▶ **Task description**
Reproduce each entry exactly.

▶ **Input data**

....

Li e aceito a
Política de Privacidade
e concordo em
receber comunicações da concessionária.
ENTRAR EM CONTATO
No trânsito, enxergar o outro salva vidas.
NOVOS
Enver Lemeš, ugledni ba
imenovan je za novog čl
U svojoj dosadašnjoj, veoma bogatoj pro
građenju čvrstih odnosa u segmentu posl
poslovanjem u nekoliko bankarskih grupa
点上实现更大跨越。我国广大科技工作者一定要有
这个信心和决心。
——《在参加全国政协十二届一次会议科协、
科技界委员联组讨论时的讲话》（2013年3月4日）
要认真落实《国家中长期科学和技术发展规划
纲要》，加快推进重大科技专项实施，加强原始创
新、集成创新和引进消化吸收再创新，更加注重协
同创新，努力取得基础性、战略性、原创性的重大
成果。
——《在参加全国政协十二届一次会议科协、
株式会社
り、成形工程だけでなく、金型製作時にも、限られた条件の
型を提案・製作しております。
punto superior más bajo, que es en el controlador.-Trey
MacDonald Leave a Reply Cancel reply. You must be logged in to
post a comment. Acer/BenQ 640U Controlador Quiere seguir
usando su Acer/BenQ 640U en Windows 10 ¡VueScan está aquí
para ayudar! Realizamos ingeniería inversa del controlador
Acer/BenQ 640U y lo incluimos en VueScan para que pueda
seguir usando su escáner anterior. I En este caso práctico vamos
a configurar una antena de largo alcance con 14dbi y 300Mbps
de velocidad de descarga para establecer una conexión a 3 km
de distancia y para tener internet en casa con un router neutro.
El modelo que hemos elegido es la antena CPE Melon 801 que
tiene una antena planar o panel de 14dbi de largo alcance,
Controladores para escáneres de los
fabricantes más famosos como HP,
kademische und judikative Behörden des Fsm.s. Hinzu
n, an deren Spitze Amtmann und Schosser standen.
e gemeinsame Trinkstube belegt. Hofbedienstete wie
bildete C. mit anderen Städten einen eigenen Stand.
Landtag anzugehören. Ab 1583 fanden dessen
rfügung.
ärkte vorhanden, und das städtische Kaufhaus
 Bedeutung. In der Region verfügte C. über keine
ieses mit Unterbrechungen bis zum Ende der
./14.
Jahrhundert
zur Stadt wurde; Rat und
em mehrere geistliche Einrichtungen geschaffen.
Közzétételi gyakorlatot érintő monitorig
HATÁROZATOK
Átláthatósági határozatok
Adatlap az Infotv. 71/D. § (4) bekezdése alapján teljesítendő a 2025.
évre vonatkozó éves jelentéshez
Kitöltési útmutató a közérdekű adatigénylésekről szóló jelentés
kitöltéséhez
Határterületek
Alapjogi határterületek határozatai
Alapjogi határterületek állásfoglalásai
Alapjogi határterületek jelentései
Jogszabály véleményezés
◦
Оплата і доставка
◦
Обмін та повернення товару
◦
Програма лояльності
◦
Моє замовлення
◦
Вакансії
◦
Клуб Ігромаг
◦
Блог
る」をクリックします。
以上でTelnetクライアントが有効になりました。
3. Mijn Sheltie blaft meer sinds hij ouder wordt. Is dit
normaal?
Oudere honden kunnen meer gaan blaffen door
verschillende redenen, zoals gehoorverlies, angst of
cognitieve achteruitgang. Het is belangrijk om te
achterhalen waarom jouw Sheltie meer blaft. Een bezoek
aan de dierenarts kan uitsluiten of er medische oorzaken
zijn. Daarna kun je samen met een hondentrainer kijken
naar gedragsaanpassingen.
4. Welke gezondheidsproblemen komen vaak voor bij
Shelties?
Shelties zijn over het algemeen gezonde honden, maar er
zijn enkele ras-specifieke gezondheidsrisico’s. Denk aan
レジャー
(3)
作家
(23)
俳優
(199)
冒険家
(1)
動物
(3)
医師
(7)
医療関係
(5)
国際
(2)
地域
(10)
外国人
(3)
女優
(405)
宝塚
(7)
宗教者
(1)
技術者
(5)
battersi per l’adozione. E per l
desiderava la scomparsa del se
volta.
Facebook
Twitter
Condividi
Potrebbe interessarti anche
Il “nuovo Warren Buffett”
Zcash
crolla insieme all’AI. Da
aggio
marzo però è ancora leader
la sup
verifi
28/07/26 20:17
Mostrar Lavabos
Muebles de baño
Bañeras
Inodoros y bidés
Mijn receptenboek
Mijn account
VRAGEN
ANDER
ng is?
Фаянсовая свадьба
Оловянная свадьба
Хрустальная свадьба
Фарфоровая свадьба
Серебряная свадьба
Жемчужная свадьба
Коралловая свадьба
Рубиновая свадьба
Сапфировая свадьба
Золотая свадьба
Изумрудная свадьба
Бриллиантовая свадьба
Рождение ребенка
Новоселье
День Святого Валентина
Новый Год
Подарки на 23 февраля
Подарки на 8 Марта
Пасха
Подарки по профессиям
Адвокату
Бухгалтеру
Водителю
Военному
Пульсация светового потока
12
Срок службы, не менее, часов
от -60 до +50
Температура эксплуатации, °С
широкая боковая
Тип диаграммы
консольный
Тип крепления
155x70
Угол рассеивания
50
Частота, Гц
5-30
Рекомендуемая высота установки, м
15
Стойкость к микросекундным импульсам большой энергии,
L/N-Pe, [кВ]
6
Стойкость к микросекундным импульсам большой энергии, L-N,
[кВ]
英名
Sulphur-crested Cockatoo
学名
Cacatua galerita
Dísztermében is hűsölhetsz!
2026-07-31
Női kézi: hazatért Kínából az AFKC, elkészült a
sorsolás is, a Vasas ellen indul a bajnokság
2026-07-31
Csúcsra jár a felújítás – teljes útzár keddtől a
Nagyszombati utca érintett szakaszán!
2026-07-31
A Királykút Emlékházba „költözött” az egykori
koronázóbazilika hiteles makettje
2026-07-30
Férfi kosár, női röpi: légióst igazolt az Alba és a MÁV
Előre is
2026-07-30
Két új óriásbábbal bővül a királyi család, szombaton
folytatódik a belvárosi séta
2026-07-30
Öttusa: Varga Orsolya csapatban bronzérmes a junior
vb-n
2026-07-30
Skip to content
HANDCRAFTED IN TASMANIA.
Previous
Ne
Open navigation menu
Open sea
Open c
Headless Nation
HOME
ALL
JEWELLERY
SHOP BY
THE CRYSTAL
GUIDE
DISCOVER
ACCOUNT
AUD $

....

▶ **Reply to the exercise**
Li e aceito a
Política de Privacidade
e concordo em
receber comunicações da concessionária.
ENTRAR EM CONTATO
No trânsito, enxergar o outro salva vidas.
NOVOS
Enver Lemeš, ugledni ba
imenovan je za novog čl
U svojoj dosadašnjoj, veoma bogatoj pro
građenju čvrstih odnosa u segmentu posl
poslovanjem u nekoliko bankarskih grupa
点上实现更大跨越。我国广大科技工作者一定要有
这个信心和决心。
——《在参加全国政协十二届一次会议科协、
科技界委员联组讨论时的讲话》（2013年3月4日）
要认真落实《国家中长期科学和技术发展规划
纲要》，加快推进重大科技专项实施，加强原始创
新、集成创新和引进消化吸收再创新，更加注重协
同创新，努力取得基础性、战略性、原创性的重大
成果。
——《在参加全国政协十二届一次会议科协、
株式会社
り、成形工程だけでなく、金型製作時にも、限られた条件の
型を提案・製作しております。
punto superior más bajo, que es en el controlador.-Trey
MacDonald Leave a Reply Cancel reply. You must be logged in to
post a comment. Acer/BenQ 640U Controlador Quiere seguir
usando su Acer/BenQ 640U en Windows 10 ¡VueScan está aquí
para ayudar! Realizamos ingeniería inversa del controlador
Acer/BenQ 640U y lo incluimos en VueScan para que pueda
seguir usando su escáner anterior. I En este caso práctico vamos
a configurar una antena de largo alcance con 14dbi y 300Mbps
de velocidad de descarga para establecer una conexión a 3 km
de distancia y para tener internet en casa con un router neutro.
El modelo que hemos elegido es la antena CPE Melon 801 que
tiene una antena planar o panel de 14dbi de largo alcance,
Controladores para escáneres de los
fabricantes más famosos como HP,
kademische und judikative Behörden des Fsm.s. Hinzu
n, an deren Spitze Amtmann und Schosser standen.
e gemeinsame Trinkstube belegt. Hofbedienstete wie
bildete C. mit anderen Städten einen eigenen Stand.
Landtag anzugehören. Ab 1583 fanden dessen
rfügung.
ärkte vorhanden, und das städtische Kaufhaus
 Bedeutung. In der Region verfügte C. über keine
ieses mit Unterbrechungen bis zum Ende der
./14.
Jahrhundert
zur Stadt wurde; Rat und
em mehrere geistliche Einrichtungen geschaffen.
Közzétételi gyakorlatot érintő monitorig
HATÁROZATOK
Átláthatósági határozatok
Adatlap az Infotv. 71/D. § (4) bekezdése alapján teljesítendő a 2025.
évre vonatkozó éves jelentéshez
Kitöltési útmutató a közérdekű adatigénylésekről szóló jelentés
kitöltéséhez
Határterületek
Alapjogi határterületek határozatai
Alapjogi határterületek állásfoglalásai
Alapjogi határterületek jelentései
Jogszabály véleményezés
◦
Оплата і доставка
◦
Обмін та повернення товару
◦
Програма лояльності
◦
Моє замовлення
◦
Вакансії
◦
Клуб Ігромаг
◦
Блог
る」をクリックします。
以上でTelnetクライアントが有効になりました。
3. Mijn Sheltie blaft meer sinds hij ouder wordt. Is dit
normaal?
Oudere honden kunnen meer gaan blaffen door
verschillende redenen, zoals gehoorverlies, angst of
cognitieve achteruitgang. Het is belangrijk om te
achterhalen waarom jouw Sheltie meer blaft. Een bezoek
aan de dierenarts kan uitsluiten of er medische oorzaken
zijn. Daarna kun je samen met een hondentrainer kijken
naar gedragsaanpassingen.
4. Welke gezondheidsproblemen komen vaak voor bij
Shelties?
Shelties zijn over het algemeen gezonde honden, maar er
zijn enkele ras-specifieke gezondheidsrisico’s. Denk aan
レジャー
(3)
作家
(23)
俳優
(199)
冒険家
(1)
動物
(3)
医師
(7)
医療関係
(5)
国際
(2)
地域
(10)
外国人
(3)
女優
(405)
宝塚
(7)
宗教者
(1)
技術者
(5)
battersi per l’adozione. E per l
desiderava la scomparsa del se
volta.
Facebook
Twitter
Condividi
Potrebbe interessarti anche
Il “nuovo Warren Buffett”
Zcash
crolla insieme all’AI. Da
aggio
marzo però è ancora leader
la sup
verifi
28/07/26 20:17
Mostrar Lavabos
Muebles de baño
Bañeras
Inodoros y bidés
Mijn receptenboek
Mijn account
VRAGEN
ANDER
ng is?
Фаянсовая свадьба
Оловянная свадьба
Хрустальная свадьба
Фарфоровая свадьба
Серебряная свадьба
Жемчужная свадьба
Коралловая свадьба
Рубиновая свадьба
Сапфировая свадьба
Золотая свадьба
Изумрудная свадьба
Бриллиантовая свадьба
Рождение ребенка
Новоселье
День Святого Валентина
Новый Год
Подарки на 23 февраля
Подарки на 8 Марта
Пасха
Подарки по профессиям
Адвокату
Бухгалтеру
Водителю
Военному
Пульсация светового потока
12
Срок службы, не менее, часов
от -60 до +50
Температура эксплуатации, °С
широкая боковая
Тип диаграммы
консольный
Тип крепления
155x70
Угол рассеивания
50
Частота, Гц
5-30
Рекомендуемая высота установки, м
15
Стойкость к микросекундным импульсам большой энергии,
L/N-Pe, [кВ]
6
Стойкость к микросекундным импульсам большой энергии, L-N,
[кВ]
英名
Sulphur-crested Cockatoo
学名
Cacatua galerita
Dísztermében is hűsölhetsz!
2026-07-31
Női kézi: hazatért Kínából az AFKC, elkészült a
sorsolás is, a Vasas ellen indul a bajnokság
2026-07-31
Csúcsra jár a felújítás – teljes útzár keddtől a
Nagyszombati utca érintett szakaszán!
2026-07-31
A Királykút Emlékházba „költözött” az egykori
koronázóbazilika hiteles makettje
2026-07-30
Férfi kosár, női röpi: légióst igazolt az Alba és a MÁV
Előre is
2026-07-30
Két új óriásbábbal bővül a királyi család, szombaton
folytatódik a belvárosi séta
2026-07-30
Öttusa: Varga Orsolya csapatban bronzérmes a junior
vb-n
2026-07-30
Skip to content
HANDCRAFTED IN TASMANIA.
Previous
Ne
Open navigation menu
Open sea
Open c
Headless Nation
HOME
ALL
JEWELLERY
SHOP BY
THE CRYSTAL
GUIDE
DISCOVER
ACCOUNT
AUD $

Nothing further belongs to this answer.